- **Supplied entries**
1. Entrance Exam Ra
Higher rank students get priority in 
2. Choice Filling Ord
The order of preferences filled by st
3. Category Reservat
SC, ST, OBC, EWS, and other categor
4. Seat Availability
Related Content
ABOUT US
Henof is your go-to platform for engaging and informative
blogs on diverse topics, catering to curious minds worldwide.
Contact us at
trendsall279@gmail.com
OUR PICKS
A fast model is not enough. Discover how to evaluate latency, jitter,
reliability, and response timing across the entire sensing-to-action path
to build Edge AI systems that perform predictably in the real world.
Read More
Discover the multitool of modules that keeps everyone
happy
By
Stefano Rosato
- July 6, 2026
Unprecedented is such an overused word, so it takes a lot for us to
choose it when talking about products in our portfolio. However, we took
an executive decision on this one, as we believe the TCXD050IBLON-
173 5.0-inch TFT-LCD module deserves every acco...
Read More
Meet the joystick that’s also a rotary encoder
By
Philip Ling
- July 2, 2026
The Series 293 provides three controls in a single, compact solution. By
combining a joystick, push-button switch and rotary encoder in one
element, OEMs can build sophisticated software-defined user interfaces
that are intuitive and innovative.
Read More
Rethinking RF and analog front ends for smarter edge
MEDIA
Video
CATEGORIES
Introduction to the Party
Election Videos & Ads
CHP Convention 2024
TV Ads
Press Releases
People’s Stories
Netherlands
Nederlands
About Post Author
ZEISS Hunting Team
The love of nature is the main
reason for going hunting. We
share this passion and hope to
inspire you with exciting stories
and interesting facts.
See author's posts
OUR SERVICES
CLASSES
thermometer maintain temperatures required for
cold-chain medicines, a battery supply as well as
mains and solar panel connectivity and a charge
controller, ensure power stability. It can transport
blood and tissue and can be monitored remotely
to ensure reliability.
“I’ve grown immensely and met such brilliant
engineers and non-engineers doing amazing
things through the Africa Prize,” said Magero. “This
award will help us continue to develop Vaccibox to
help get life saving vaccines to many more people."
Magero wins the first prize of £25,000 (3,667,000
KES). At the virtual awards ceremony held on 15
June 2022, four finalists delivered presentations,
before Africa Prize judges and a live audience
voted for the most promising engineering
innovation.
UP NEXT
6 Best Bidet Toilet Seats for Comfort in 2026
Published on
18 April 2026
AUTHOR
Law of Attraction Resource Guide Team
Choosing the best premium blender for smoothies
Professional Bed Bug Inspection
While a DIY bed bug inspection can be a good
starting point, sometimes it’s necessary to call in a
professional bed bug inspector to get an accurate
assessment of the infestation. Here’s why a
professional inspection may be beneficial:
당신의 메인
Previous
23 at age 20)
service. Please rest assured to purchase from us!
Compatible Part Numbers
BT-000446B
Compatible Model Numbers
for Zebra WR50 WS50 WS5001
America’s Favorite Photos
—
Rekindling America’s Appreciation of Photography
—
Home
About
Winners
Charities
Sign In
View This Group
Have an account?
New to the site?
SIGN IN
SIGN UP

- **Exercise directions**
Looking at the records above, say how many of their lines include the word "Compatible", with no other words.

- **Solution for this problem**
2